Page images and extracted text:

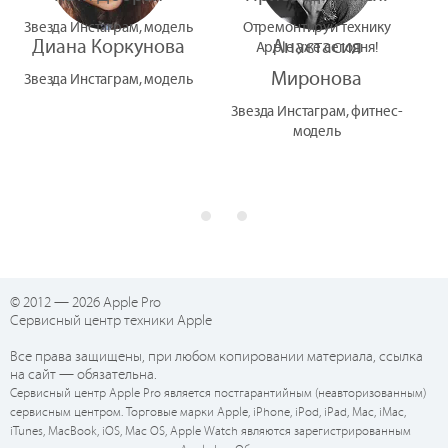
Звезда Инстаграм, модель
Отремонтируй технику
Диана Коркунова
Анастасия
Apple уже сегодня!
Миронова
Звезда Инстаграм, модель
Звезда Инстаграм, фитнес-
модель
© 2012 — 2026 Apple Pro
Сервисный центр техники Apple
Все права защищены, при любом копировании материала, ссылка
на сайт — обязательна.
Сервисный центр Apple Pro является постгарантийным (неавторизованным)
сервисным центром. Торговые марки Apple, iPhone, iPod, iPad, Mac, iMac,
iTunes, MacBook, iOS, Mac OS, Apple Watch являются зарегистрированным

(EXERCISE DESCRIPTION): Write out all of the data above exactly, without any of its pictures.

(ANSWER SPACE):
Звезда Инстаграм, модель
Отремонтируй технику
Диана Коркунова
Анастасия
Apple уже сегодня!
Миронова
Звезда Инстаграм, модель
Звезда Инстаграм, фитнес-
модель
© 2012 — 2026 Apple Pro
Сервисный центр техники Apple
Все права защищены, при любом копировании материала, ссылка
на сайт — обязательна.
Сервисный центр Apple Pro является постгарантийным (неавторизованным)
сервисным центром. Торговые марки Apple, iPhone, iPod, iPad, Mac, iMac,
iTunes, MacBook, iOS, Mac OS, Apple Watch являются зарегистрированным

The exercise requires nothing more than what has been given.